Claim 1: A robust kernel must operate from fixed resource, ignoring
the fact that it may make startup-time decisions about how to partition
the available memory into individual resource types (what David Wagner
and I have referred to elsewhere as type-specific heaps, and David
Hopwood has described as preallocated vectors of object).
It follows that if a process performs a durable dynamic allocation
within the kernel, that allocation must be accounted somewhere, and it
must be subject to limits (resource quotas). The key issue is to
determine where the quota checks should be implemented.

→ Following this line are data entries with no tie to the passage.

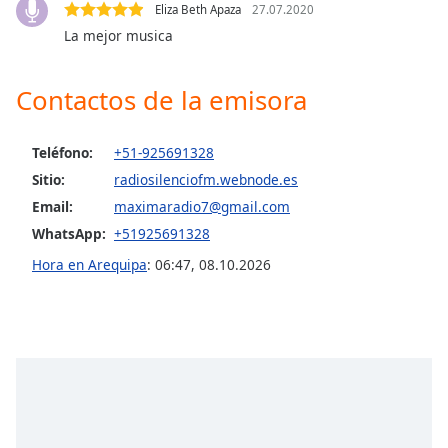
Eliza Beth Apaza
27.07.2020
La mejor musica
Contactos de la emisora
Teléfono:
+51-925691328
Sitio:
radiosilenciofm.webnode.es
Email:
maximaradio7@gmail.com
WhatsApp:
+51925691328
Hora en Arequipa
:
06:47
,
08.10.2026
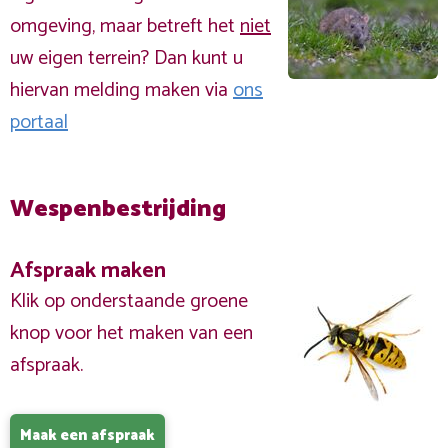
omgeving, maar betreft het
niet
uw eigen terrein? Dan kunt u
hiervan melding maken via
ons
portaal
Wespenbestrijding
Afspraak maken
Klik op onderstaande groene
knop voor het maken van een
afspraak.
Maak een afspraak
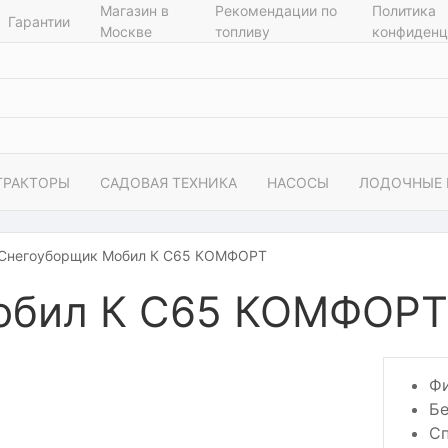
Магазин в
Рекомендации по
Политика
Гарантии
Москве
топливу
конфиденц
ТРАКТОРЫ
САДОВАЯ ТЕХНИКА
НАСОСЫ
ЛОДОЧНЫЕ
Снегоуборщик Мобил К С65 КОМФОРТ
обил К С65 КОМФОРТ
Ф
Бе
Сп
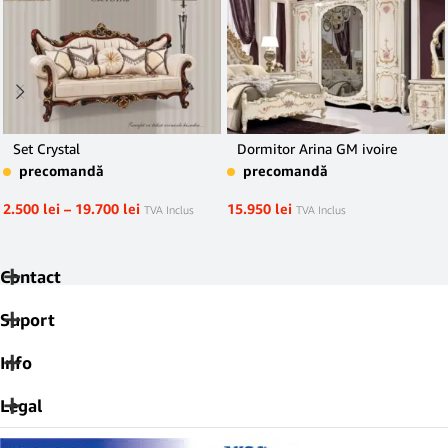
Set Crystal
Dormitor Arina GM ivoire
precomandă
precomandă
2.500
lei
–
19.700
lei
15.950
lei
TVA Inclus
TVA Inclus
Contact
Suport
Info
Legal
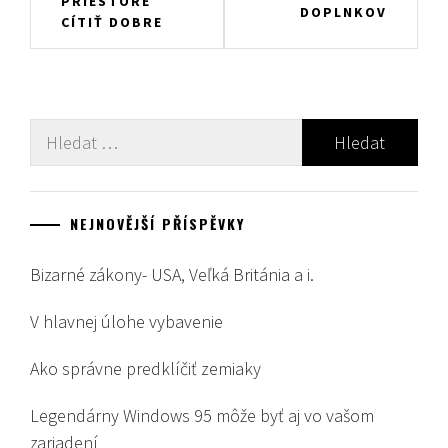
PRIESTORE
DOPLNKOV
příspěvek
CÍTIŤ DOBRE
Vyhledávání
NEJNOVĚJŠÍ PŘÍSPĚVKY
Bizarné zákony- USA, Veľká Británia a i.
V hlavnej úlohe vybavenie
Ako správne predklíčiť zemiaky
Legendárny Windows 95 môže byť aj vo vašom
zariadení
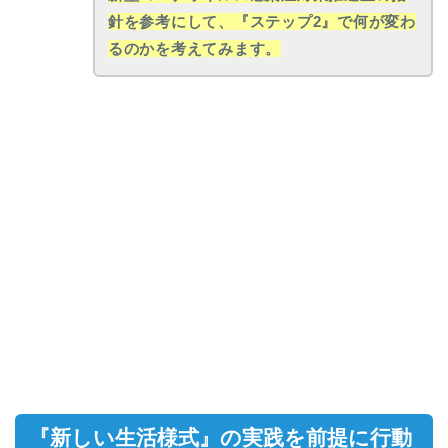
針を参考にして、『ステップ2』で何が変わ
るのかを考えてみます。
『新しい生活様式』の実践を前提に行動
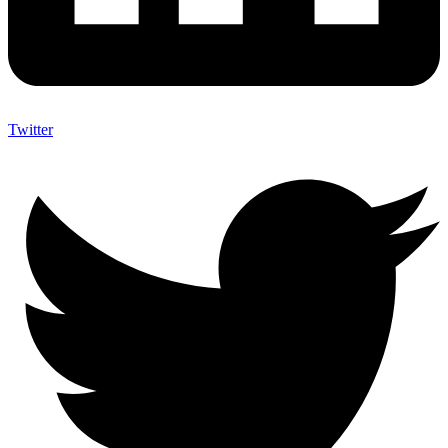
Twitter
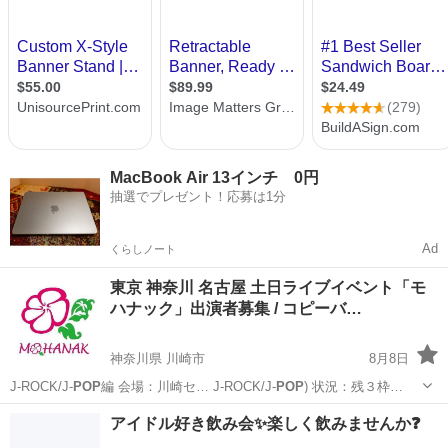
MacBook Air 13インチ 0円
抽選でプレゼント！応募は1分
Ad
くらしノート
東京 神奈川 名古屋 土日ライブイベント「モ
ハナック」出演者募集 / コピーバ…
神奈川県 川崎市
8月8日
J-ROCK/J-
POP
編 会場：川崎セ… J-ROCK/J-
POP
) 状況：残３枠…
神奈川
川崎市
コンサート/ショー
会場
アイドル好き飲み会✨楽しく飲みませんか❓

Claim 2: If the system in question uses explicit persistence, it is
feasible to place this allocation and quota checking function in the
kernel. If the system uses implicit persistence (as in KeyKOS), then
*all* dynamically allocated kernel state must be non-definitive, in the
sense that it is a cache of some definitive state which has its real
home in some object that can be written to disk.
Claim 3: It is unknown how to construct an explicitly persistent pure
capability system that is either consistent or secure (in the
mathematical sense), because the state recorded on the store may not
represent a consistent cut. A non-consistent cut is one that cannot be
described as a sequence of correctness-preserving operations applied to
an initially correct capability graph. That is: the state evolution
induction is lost, and in consequence the argument that the system
remains in an authorized state is lost. Because of this, the
requirements of the information flow analysis that underlies the systems
overall security foundation are not upheld in an explicitly persistent
Of these, I suspect that claims (1,2) are not controversial, but claim 3
may be. If you know of another way to preserve consistent cuts, I'm
*very* interested to learn of it! I predict that any discussion of claim
3 will devolve to either (a) a very clever, previously unknown system
bootstrap approach, or (b) an argument that preserving the induction
isn't important in practice. The first is welcome (to me). The second
would be very disturbing.
There is a possibility that I have been overlooking. It is possible to
imagine a system implementation where the functionality of the KeyKOS
space bank (i.e. the disk storage allocator and quota manager) is
performed in the kernel. Such a system could satisfy claim (2) and still
manage the allocations from within the kernel. I suspect that such a
system would converge rapidly on a fully monolithic kernel
Aside: this pretty much tosses my claims about reifying mapping
structures out the window.
Jed: Are you assuming such a system?
> >So you seem to propose that there is a relatively high-level kernel
> >operation "map", which accepts as arguments:
> > a process (implicitly: the invoking process),
> > an address relative to the process's address space, and
> > an address space to be mapped at that address (a "file, segment,
> > or whatever") whose construction happens by unspecified means.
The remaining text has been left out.